The Sustainability Coordinator funding is being evaluated on the basis of performance and impact, and it’s clear already that the School District will save many times the cost of his salary. One project alone, a retrofit of the Rosa Parks School, has brought in $250,000 of outside funding.
If programs truly save the City’s General Fund money, then it makes no sense to put them on the chopping block. The Sustainability Coordinator not only does not cost the City’s General Fund any money, but it also saves money for the school district. I’m happy to forward a more detailed accounting of the savings to the District when it is available.
The Coordinator started in November 2008, and what follows is a summary of his January 2009 quarterly report on projects.
(1) High Performance Design: Identifying existing SFUSD schools that are priority candidates for CHP (Collaborative for High Performance Schools) energy and resource efficiency upgrades
(2) Retrofitting schools for energy efficiency performance and conducting audits to identify least energy efficient buildings
(3) Green computing: Establish pilot projects at Harvey Milk and Martin Luther Schools in providing energy efficient, shared flat screen computer monitors, centralizing servers and identifying other information and communications technology (ICT) green practices.
(4) Identify solar potentials of SFUSD buildings and create tiered groupings. SFUSD possesses huge roof resources, and will take advantage of available PG&E grant to install photovoltaic panels on 7 schools
(5) Purchasing: Working with the City’s purchasing staff to explore whether preferential vendor pricing will apply to SFUSD.
(6) Clean Transportation: Looking at existing fleet to set emission guidelines and determining biodiesel conversion.
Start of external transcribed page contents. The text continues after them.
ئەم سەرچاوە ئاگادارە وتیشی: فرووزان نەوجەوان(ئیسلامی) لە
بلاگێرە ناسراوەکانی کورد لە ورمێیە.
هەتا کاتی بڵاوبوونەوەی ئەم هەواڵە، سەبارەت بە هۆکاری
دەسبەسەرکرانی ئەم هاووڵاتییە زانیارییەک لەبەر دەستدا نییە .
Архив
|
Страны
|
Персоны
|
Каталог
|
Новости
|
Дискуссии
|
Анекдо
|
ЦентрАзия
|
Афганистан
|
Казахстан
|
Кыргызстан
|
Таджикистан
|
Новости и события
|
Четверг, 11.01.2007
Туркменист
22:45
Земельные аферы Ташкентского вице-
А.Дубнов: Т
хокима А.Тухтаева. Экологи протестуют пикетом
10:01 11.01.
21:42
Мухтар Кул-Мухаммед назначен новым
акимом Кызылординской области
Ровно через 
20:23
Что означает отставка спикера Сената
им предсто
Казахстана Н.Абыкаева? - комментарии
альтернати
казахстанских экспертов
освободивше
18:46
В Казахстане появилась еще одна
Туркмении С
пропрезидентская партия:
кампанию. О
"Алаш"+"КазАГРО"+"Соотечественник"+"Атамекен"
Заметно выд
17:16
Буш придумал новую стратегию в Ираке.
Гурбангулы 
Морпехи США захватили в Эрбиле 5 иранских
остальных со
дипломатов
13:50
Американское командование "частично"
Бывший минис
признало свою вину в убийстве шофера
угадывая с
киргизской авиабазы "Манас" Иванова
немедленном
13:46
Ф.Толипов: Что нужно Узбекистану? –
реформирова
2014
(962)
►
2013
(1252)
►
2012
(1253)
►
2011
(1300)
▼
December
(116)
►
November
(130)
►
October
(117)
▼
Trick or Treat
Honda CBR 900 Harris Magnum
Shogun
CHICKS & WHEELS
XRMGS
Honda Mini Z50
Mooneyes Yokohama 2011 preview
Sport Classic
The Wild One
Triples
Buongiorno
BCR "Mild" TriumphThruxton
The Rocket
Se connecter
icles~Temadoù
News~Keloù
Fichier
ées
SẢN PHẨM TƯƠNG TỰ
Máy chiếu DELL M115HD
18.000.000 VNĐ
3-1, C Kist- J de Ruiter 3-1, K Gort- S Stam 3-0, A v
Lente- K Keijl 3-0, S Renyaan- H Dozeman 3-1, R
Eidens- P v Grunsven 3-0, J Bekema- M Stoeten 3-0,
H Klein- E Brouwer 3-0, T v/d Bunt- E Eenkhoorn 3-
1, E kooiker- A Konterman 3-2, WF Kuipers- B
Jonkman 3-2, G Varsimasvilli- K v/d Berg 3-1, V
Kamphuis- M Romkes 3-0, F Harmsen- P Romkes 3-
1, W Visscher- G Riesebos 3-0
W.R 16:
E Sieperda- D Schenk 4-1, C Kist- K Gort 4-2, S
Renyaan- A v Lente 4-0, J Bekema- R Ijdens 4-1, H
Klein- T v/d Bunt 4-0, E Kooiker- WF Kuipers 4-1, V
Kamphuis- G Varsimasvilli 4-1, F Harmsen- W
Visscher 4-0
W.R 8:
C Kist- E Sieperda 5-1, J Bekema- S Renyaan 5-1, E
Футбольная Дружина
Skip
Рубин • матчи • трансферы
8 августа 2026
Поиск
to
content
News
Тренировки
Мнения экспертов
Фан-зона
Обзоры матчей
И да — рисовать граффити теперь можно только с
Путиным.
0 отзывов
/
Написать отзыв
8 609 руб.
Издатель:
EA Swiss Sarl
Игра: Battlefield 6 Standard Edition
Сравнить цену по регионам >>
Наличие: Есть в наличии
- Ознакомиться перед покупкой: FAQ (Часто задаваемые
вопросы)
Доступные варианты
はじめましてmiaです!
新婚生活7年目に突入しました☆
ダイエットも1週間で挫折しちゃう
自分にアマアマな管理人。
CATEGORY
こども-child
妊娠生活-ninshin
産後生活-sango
(7) Food and Farms: Teaching contrasts between convenience food versus local, seasonal and healthy food sources to schoolchildren, creating downspouts for watering school gardens, and developing a Living Room at Miraloma school
(8) Green practices: Work with PUC to capture rainwater to create permeable landscaping and creating plantings around drain areas
(9) Tree Planting: Plant 2,012 trees by Year 2012 around West Portal
(10) Healthy Eating: Working on providing high quality healthy food to schoolchildren
(11) Expanding school food composting: Working with the Department of the Environment to expand food composting program at schools;
(12) Standardizing the environmental curriculum
(13) Outreach to SFUSD staff: Replacing Alhambra bottled water contract, developing a green job curriculum.
To the Editor:
I have been working on a volunteer basis for 7 years to improve school food in San Francisco, and have sometimes written about that topic for Beyond Chron. So it was with more than a little interest that I read a letter to the editor from Mr. David Assmann, claiming that the sustainability coordinator for the school district (a position funded by the City) has saved the school district money by “working on providing high quality healthy food to schoolchildren.”
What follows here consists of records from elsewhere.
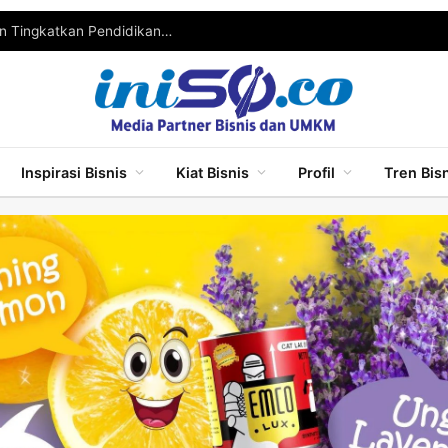
Wabup Malang Ajak Pelaku UMKM Berinovasi dan Tingkatkan Pendidikan untuk Bersaing
Inspirasi Bisnis
Kiat Bisnis
Profil
Tren Bis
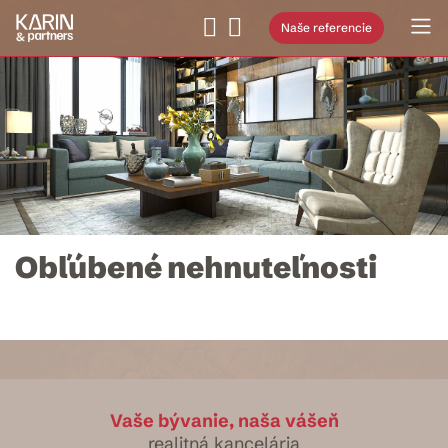
Naše referencie
Obľúbené nehnuteľnosti
Vaše bývanie, naša vášeň
realitná kancelária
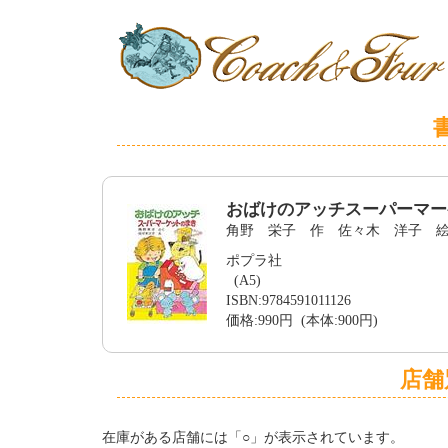
おばけのアッチスーパーマー
角野 栄子 作 佐々木 洋子 
ポプラ社
(A5)
ISBN:9784591011126
価格:990円 (本体:900円)
店舗
在庫がある店舗には「○」が表示されています。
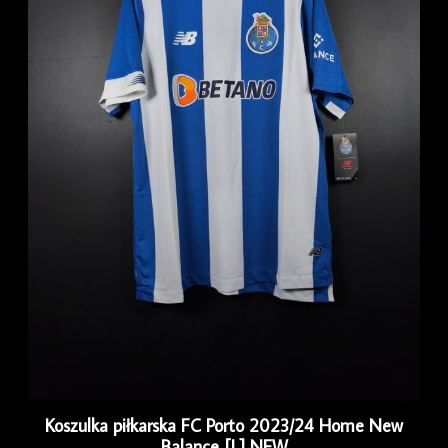
Koszulka piłkarska FC Porto 2023/24 Home New
Balance [L] NEW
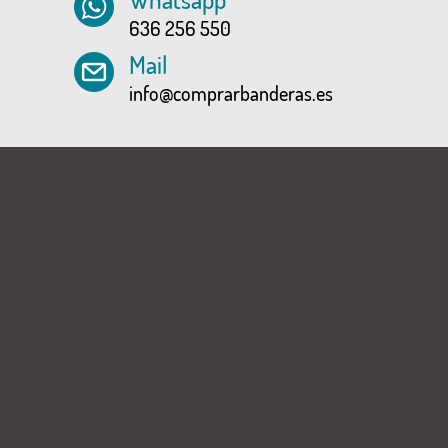
636 256 550
Mail
info@comprarbanderas.es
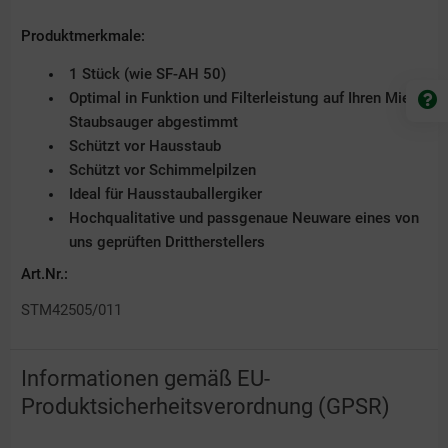
Produktmerkmale:
1 Stück (wie SF-AH 50)
Optimal in Funktion und Filterleistung auf Ihren Miele-
Staubsauger abgestimmt
Schützt vor Hausstaub
Schützt vor Schimmelpilzen
Ideal für Hausstauballergiker
Hochqualitative und passgenaue Neuware eines von
uns geprüften Drittherstellers
Art.Nr.:
STM42505/011
Informationen gemäß EU-
Produktsicherheitsverordnung (GPSR)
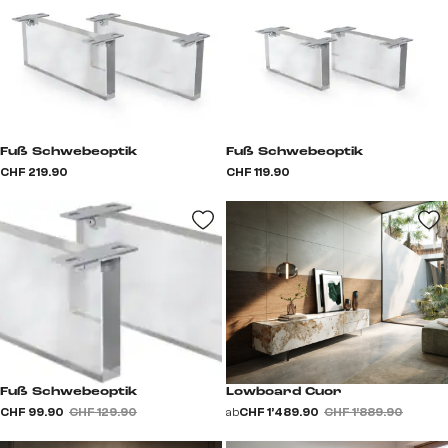
Fuß Schwebeoptik
Fuß Schwebeoptik
CHF 219.90
CHF 119.90
Fuß Schwebeoptik
Lowboard Cuor
CHF 99.90
CHF 129.90
ab
CHF 1’489.90
CHF 1’889.90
With all due respect to Mr. Assmann and to the sustainability coordinator, I am probably the best informed person about school food in all of San Francisco, apart from the SFUSD Student Nutrition Services (SNS) director, and I cannot think of a single thing that the sustainability coordinator has done to “provide high quality healthy food to school children.”
However, I can name lots of things that the SNS director has done, including removing trans fat from all meals served in school cafeterias, obtaining funding from the Department of Children Youth and their Families to open salad bars at nearly every middle and high school in the district, and pushing schools to get more meal applications returned so that more low income families can qualify for free meals. I eagerly await the “more detailed accounting of the savings to the District ” which Mr. Assmann has promised to provide “when it is available” so that I can learn what exactly the sustainability coordinator has accomplished in the area of improving school food.
To The Editor:
Good article on Kevin Epps’ Black Rock! Yes, this is another one of those long untold stories about the Black Experience in America. I’m not surprised to hear there were many Black inmates that went through Alcatraz … You would not know it from watching other films about the “Rock.” I’m sorry I missed the premiere, but I plan to see it at the Vic when it comes into wider release. I commend Mr. Epps and everyone else involved in the telling of this story.